Dopo aver sconfitto la Brujerìa, Swampy deve salvare la sua amata Abigail da una nuova minaccia: quella del pregiudizio. Qualcuno, infatti, ha scoperto la sua relazione con la creatura e la ragazza viene denunciata per ‘crimini contro natura’. Con queste storie Alan punta il dito contro il moralismo retrivo dei bigotti, denunciando esplicitamente la mentalità fondamentalista di una parte della società statunitense. Ma non rinuncia ad utilizzare personaggi del cosmo DC come Batman, inizialmente simbolo del potere costituito e successivamente vigilante non privo di dubbi sulla liceità di certe rigide regole.

Dopodiché Swampy finisce nello spazio e qui Alan si sbizzarrisce con una sequenza incredibilmente psichedelica (le influenze delle teorie di Timothy Leary, degli allucinogeni e delle sostanze psicotrope sono palesi), con pianeti azzurri, piante aliene, strani componenti del Corpo delle Lanterne Verdi, un classico DC hero come Adam Strange sottoposto al trattamento mooriano (Adam, nella versione di Alan, è uno sprovveduto cowboy dello spazio che pensa al sesso!). In certi momenti, lo stile ricorda quello del cut-up burroughsiano e ciò è evidente nello straordinario episodio del n. 60.

In questo caso, l’ottimo John Totleben realizzò una serie di splash page, vere e proprie illustrazioni tra pop-art, psichedelia e astrattismo, e Moore inserì testi sperimentali relativi a una inconcepibile love story extraterrestre che rimanda alla narrativa hard science-fiction.
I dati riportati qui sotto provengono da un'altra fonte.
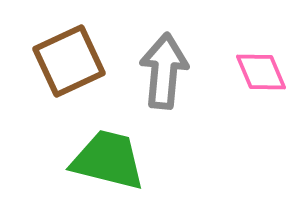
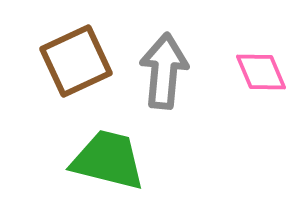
brown square: moved 7 px right
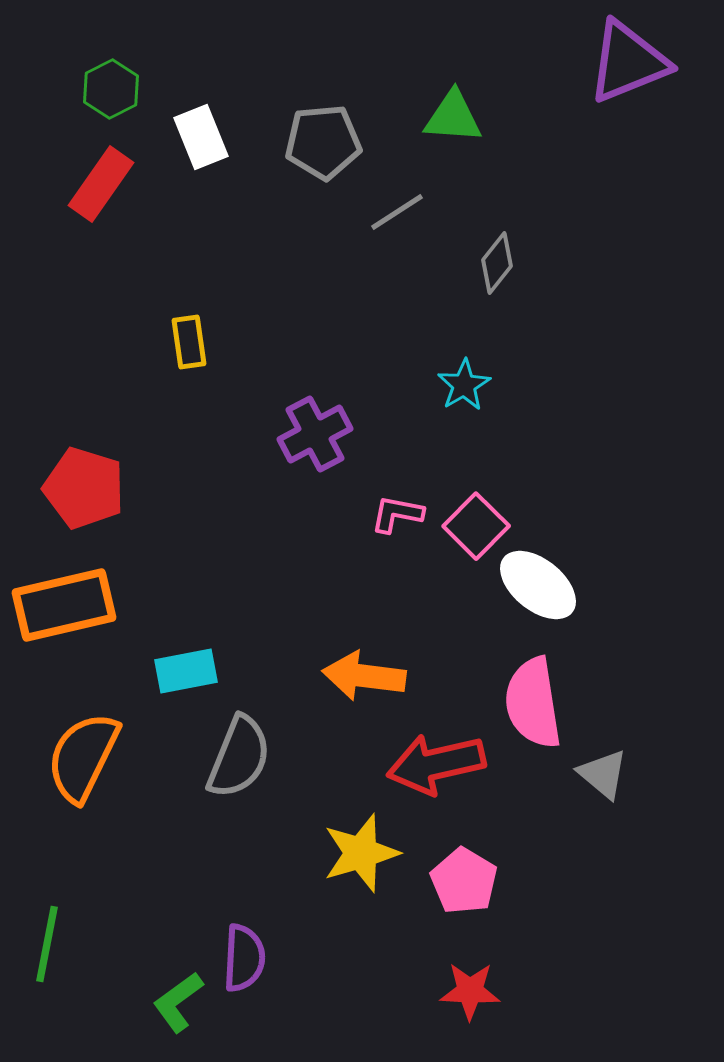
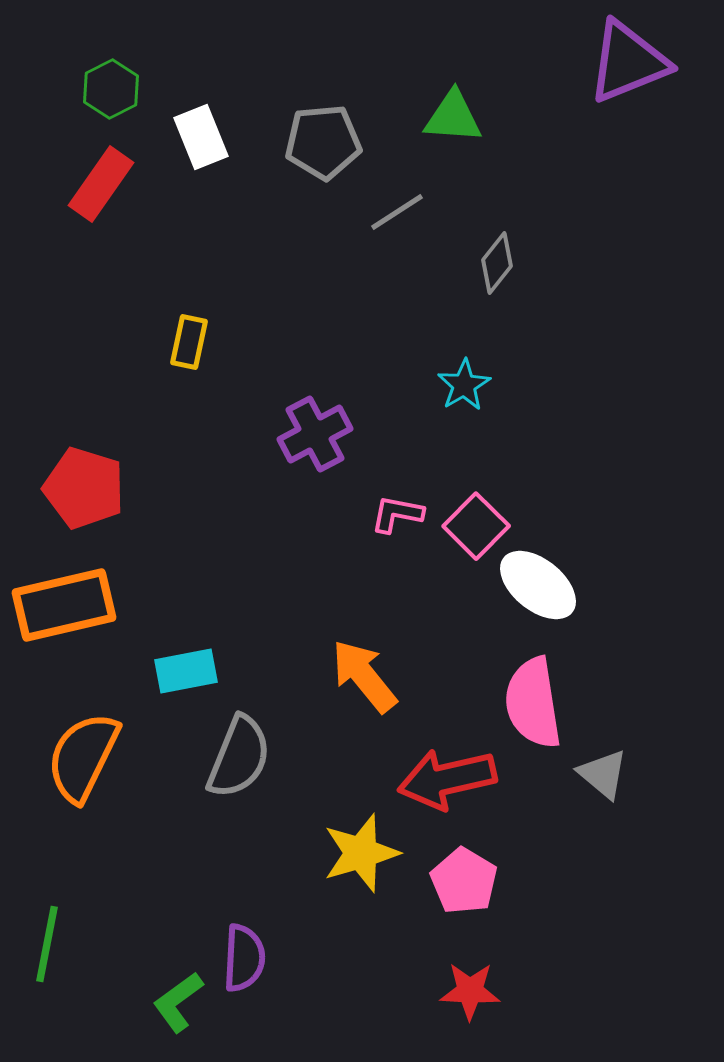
yellow rectangle: rotated 20 degrees clockwise
orange arrow: rotated 44 degrees clockwise
red arrow: moved 11 px right, 15 px down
Molti dettagli di questi episodi hanno poi fornito spunti ad autori come Neil Gaiman, James Robinson e Grant Morrison e i profondi conoscitori della produzione DC non mancheranno di accorgersene. Per giunta, considerando in che modo Alan usa character come Bats o Lex Luthor, c’è da pensare a come sarebbe potuto essere il DCU se il Magus avesse avuto la possibilità di giocarci in maniera più approfondita. E non rinuncia neanche, quando necessario, a collegarsi agli episodi classici di Wein (tramite l’Uomo Patchwork) o a quelli meno riusciti di Martin Pasko (con la tormentata Liz Tremayne che entrerà nella vita del bizzarro hippy Chester).

Quanto alla parte grafica, John Totleben, Rick Veitch e Stephen Bissette fanno un lavoro eccellente, con una costruzione inventiva delle tavole e un cromatismo esasperato in linea con l’eccentrica fantasia di Moore, in uno dei rari casi di perfetto equilibrio tra testo e immagine. Anche Veith, come scrivevo all’inizio, si cimenta nei testi di un episodio e, seguendo l’esempio di Alan, stravolge una classica invenzione kirbyana, Metron, in una vicenda, tanto per cambiare, dai forti contenuti allucinatori.

Riflessioni sul male. Sull’amore. Sulle precarie condizioni ambientali del pianeta (e questo prima dell’Animal Man di Morrison). Sulla natura corrotta del potere. Nonché sulla narrazione, spesso compromessa da esigenze commerciali (non trascurate la pagina finale dove una controfigura dello stesso Moore esprime tra le righe critiche al vetriolo nei confronti dell’aridità delle grandi compagnie!). Tutto ciò è stato ed è lo Swamp Thing di Alan Moore. Non lasciatevi sfuggire questa pietra miliare del fumetto americano e mondiale.